La mancanza di soldi alla cultura è l'ultimo dei problemi. Il Ministero dei Beni culturali e del Turismo è paralizzato e, di conseguenza, paralizzante. É strutturalmente, giuridicamente, inadeguato a far fronte alla complessità, alla densità, alla rivitalizzazione dei siti archeologici e monumentali.

Se c'è da fare una seria programmazione di restauri, la pratica passa dal progettista al funzionario di soprintendenza, dal funzionario di soprintendenza al soprintendente, dal soprintendente al direttore regionale (o come si chiama dopo le mille riforme, non ultima quella di Franceschini), dal direttore regionale al direttore generale di settore, dal direttore generale di settore al segretario generale, dal segretario generale alla segreteria particolare del Ministro, passando spesso per l'organo consultivo che è il Consiglio Superiore dei Beni culturali. Trascorrono mesi, vi sono confusione di competenze, poteri di reciproca interdizione, vischiosità burocratiche che bloccano i lavori. Assai frequentemente cittadini e associazioni vengono inibiti dal contribuire alla riqualificazione di questi luoghi. Il Codice dei beni culturali è la legittimazione giuridica della burocrazia sulla cultura.

Andate, altro esempio, alla villa museo di Sperlonga, sempre in provincia di Latina.

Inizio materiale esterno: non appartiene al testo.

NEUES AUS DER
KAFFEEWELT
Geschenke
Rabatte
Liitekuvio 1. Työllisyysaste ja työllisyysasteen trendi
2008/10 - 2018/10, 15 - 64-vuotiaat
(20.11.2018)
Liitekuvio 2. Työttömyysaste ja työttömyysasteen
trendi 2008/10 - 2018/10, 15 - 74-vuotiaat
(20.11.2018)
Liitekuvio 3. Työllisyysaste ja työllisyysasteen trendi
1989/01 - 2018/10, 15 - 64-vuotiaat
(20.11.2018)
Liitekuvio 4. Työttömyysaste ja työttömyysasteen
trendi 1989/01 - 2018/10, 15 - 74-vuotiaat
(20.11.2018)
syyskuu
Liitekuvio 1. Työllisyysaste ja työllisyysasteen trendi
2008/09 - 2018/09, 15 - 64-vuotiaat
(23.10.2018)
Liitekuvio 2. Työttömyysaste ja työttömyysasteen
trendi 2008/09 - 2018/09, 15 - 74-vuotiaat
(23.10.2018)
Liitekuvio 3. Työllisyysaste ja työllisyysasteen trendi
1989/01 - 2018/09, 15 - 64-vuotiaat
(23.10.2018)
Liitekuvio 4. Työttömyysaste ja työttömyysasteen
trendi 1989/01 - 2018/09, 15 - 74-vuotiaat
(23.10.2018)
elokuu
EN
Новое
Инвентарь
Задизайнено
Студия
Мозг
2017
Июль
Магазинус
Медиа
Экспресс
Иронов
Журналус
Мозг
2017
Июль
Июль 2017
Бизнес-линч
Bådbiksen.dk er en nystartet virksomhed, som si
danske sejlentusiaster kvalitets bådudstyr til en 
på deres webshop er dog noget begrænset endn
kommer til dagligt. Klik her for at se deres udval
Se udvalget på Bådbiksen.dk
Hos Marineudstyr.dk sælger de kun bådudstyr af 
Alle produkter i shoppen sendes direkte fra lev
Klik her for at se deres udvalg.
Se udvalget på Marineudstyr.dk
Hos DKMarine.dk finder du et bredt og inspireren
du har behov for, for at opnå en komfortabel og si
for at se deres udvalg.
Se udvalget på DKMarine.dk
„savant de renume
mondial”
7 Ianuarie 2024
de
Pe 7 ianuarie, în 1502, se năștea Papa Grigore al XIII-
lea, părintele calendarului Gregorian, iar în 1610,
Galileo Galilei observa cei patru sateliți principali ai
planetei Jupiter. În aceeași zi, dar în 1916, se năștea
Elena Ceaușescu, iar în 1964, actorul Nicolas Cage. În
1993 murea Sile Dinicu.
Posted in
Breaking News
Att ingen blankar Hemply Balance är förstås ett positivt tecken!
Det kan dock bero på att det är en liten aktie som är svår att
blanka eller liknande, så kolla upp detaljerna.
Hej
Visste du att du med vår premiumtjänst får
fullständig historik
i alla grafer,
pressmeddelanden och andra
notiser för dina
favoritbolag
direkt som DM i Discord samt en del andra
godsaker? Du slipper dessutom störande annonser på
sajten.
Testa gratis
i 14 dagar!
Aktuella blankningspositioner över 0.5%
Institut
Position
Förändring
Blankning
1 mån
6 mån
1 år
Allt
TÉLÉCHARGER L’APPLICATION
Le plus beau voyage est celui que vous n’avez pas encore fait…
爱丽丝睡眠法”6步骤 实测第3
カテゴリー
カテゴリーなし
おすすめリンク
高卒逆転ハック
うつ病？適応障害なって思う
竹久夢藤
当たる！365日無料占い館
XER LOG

D'estate i bagnanti si affollano ai bar del lungomare. E lì accanto muoiono nell'indifferenza la villa dell'imperatore Tiberio e il museo nazionale. Dentro c'è una cosa unica al mondo che pochissimi hanno visto: un gigantesco gruppo scultoreo, del II secolo a.C., che mostra Ulisse e compagni che accecano Polifemo. Una meraviglia inaudita, che dovrebbe essere conosciuta come i Bronzi di Riace.

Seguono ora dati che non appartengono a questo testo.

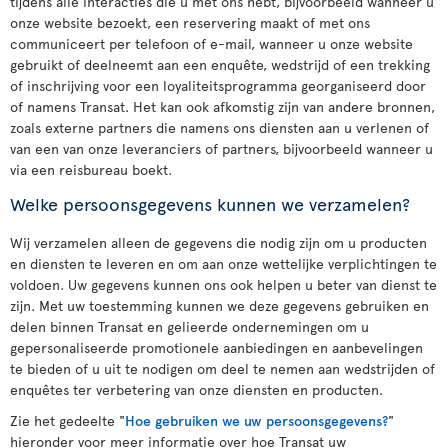
tijdens alle interacties die u met ons hebt, bijvoorbeeld wanneer u
onze website bezoekt, een reservering maakt of met ons
communiceert per telefoon of e-mail, wanneer u onze website
gebruikt of deelneemt aan een enquête, wedstrijd of een trekking
of inschrijving voor een loyaliteitsprogramma georganiseerd door
of namens Transat. Het kan ook afkomstig zijn van andere bronnen,
zoals externe partners die namens ons diensten aan u verlenen of
van een van onze leveranciers of partners, bijvoorbeeld wanneer u
via een reisbureau boekt.
Welke persoonsgegevens kunnen we verzamelen?
Wij verzamelen alleen de gegevens die nodig zijn om u producten
en diensten te leveren en om aan onze wettelijke verplichtingen te
voldoen. Uw gegevens kunnen ons ook helpen u beter van dienst te
zijn. Met uw toestemming kunnen we deze gegevens gebruiken en
delen binnen Transat en gelieerde ondernemingen om u
gepersonaliseerde promotionele aanbiedingen en aanbevelingen
te bieden of u uit te nodigen om deel te nemen aan wedstrijden of
enquêtes ter verbetering van onze diensten en producten.
Zie het gedeelte "
Hoe gebruiken we uw persoonsgegevens?
"
hieronder voor meer informatie over hoe Transat uw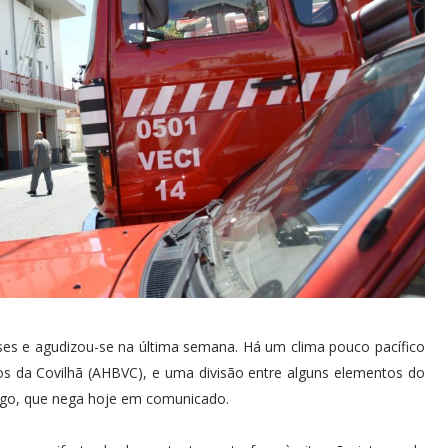
es e agudizou-se na última semana. Há um clima pouco pacífico
s da Covilhã (AHBVC), e uma divisão entre alguns elementos do
logo, que nega hoje em comunicado.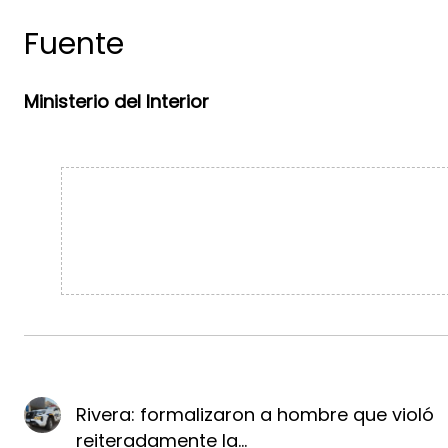
Fuente
Ministerio del Interior
Rivera: formalizaron a hombre que violó
reiteradamente la...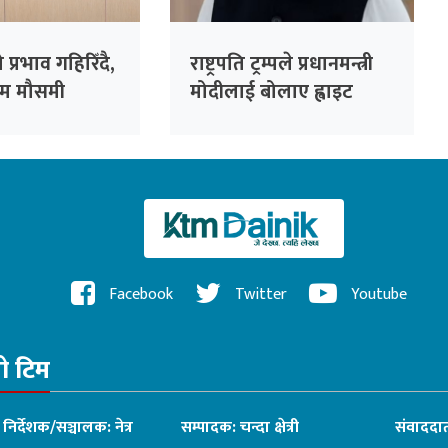
प्रभाव गहिरिँदै,
राष्ट्रपति ट्रम्पले प्रधानमन्त्री
रम मौसमी
मोदीलाई बोलाए ह्वाइट
ने डब्ल्युएमओको
हाउस
Facebook
Twitter
Youtube
रो टिम
ध निर्देशक/सञ्चालक: नेत्र
सम्पादक: चन्दा क्षेत्री
संवाददात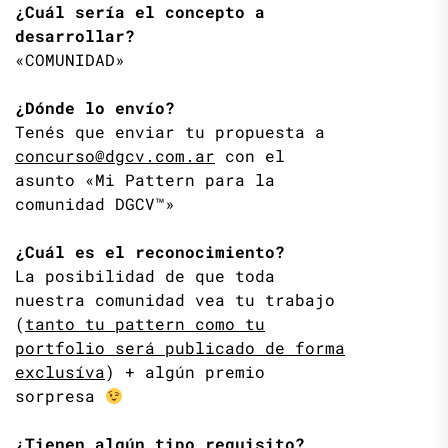
¿Cuál sería el concepto a
desarrollar?
«COMUNIDAD»
¿Dónde lo envío?
Tenés que enviar tu propuesta a
concurso@dgcv.com.ar
con el
asunto «Mi Pattern para la
comunidad DGCV™»
¿Cuál es el reconocimiento?
La posibilidad de que toda
nuestra comunidad vea tu trabajo
(
tanto tu pattern como tu
portfolio será publicado de forma
exclusíva
) + algún premio
sorpresa
¿Tienen algún tipo requisito?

Invece il museo, gestito dallo Stato, vanta pochi visitatori paganti al giorno. Lo Stato stesso è indifferente a quanti si rechino nei luoghi sotto la sua tutela.

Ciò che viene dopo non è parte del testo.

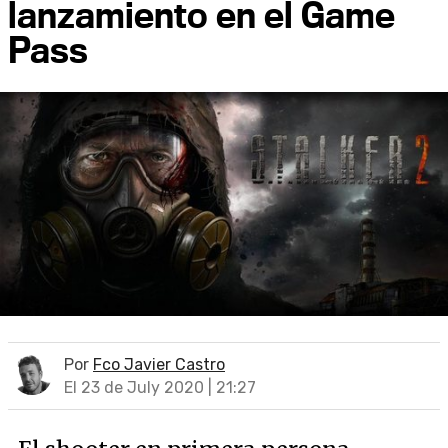
lanzamiento en el Game
Pass
Por
Fco Javier Castro
El 23 de July 2020 | 21:27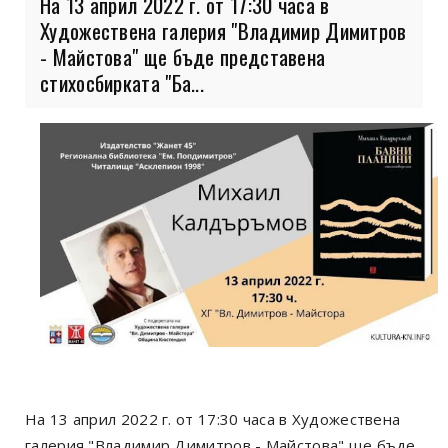
На 13 април 2022 г. от 17:30 часа в
Художествена галерия "Владимир Димитров
- Майстова" ще бъде представена
стихосбирката "Ба...
На 13 април 2022 г. от 17:30 часа в Художествена
галерия "Владимир Димитров - Майстова" ще бъде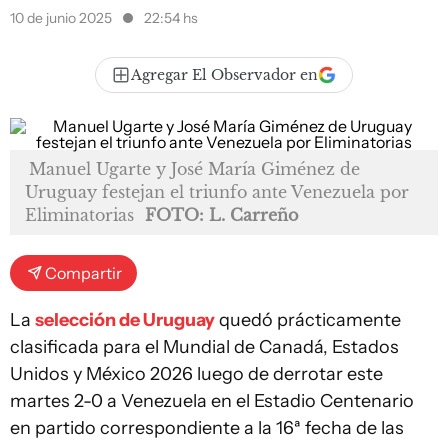
10 de junio 2025
22:54 hs
Agregar El Observador en
Manuel Ugarte y José María Giménez de
Uruguay festejan el triunfo ante Venezuela por
Eliminatorias
FOTO: L. Carreño
Compartir
La
selección de Uruguay
quedó prácticamente
clasificada para el Mundial de Canadá, Estados
Unidos y México 2026 luego de derrotar este
martes 2-0 a Venezuela en el Estadio Centenario
en partido correspondiente a la 16ª fecha de las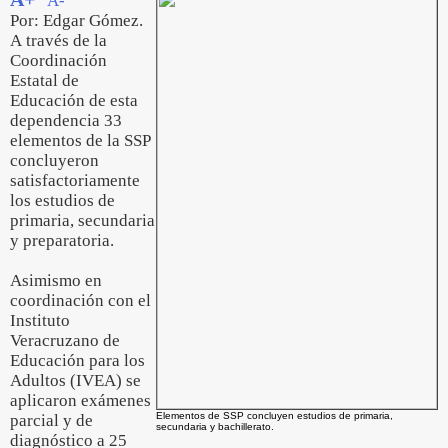
A-
Por: Edgar Gómez.
A través de la
Coordinación
Estatal de
Educación de esta
dependencia 33
elementos de la SSP
concluyeron
satisfactoriamente
los estudios de
primaria, secundaria
y preparatoria.
Asimismo en
coordinación con el
Instituto
Veracruzano de
Educación para los
Adultos (IVEA) se
aplicaron exámenes
Elementos de SSP concluyen estudios de primaria,
parcial y de
secundaria y bachillerato.
diagnóstico a 25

Andate a Formia, la città di Cicerone. Quando fu ucciso, proprio qui gli costruirono una tomba quasi imperiale, a cilindro, alta 24 metri, con robusti e squadrati blocchi di calcare. Ma se volete vederla, le indicazioni sono del tutto assenti. Al museo archeologico ti dicono che per visitarla bisogna essere un gruppo, mentre la villa di Cicerone non si sa dove sia. Alcuni dicono sia cadente sotto un'abitazione privata. Altri dicono sia sotto una villa non visitabile. Se Cicerone fosse stato tedesco, vi avrebbero dedicato glorie e palazzi come a Hegel e Nietzsche.

La vera rivoluzione della cultura non la sta facendo il Governo. La stanno facendo i vandali, i pigri e gli incapaci.

Chi di voi è mai andato a vedere gli stupefacenti teatri e anfiteatri romani?

I teatri antichi, ovunque siano, a Volterra, Teano, Sessa Aurunca, Sepino-Altilia, Sutri, Capua, hanno costituito le fondamenta del nostro essere europei, la base della nostra identità comunitaria, ma l'Italia li sta buttando via.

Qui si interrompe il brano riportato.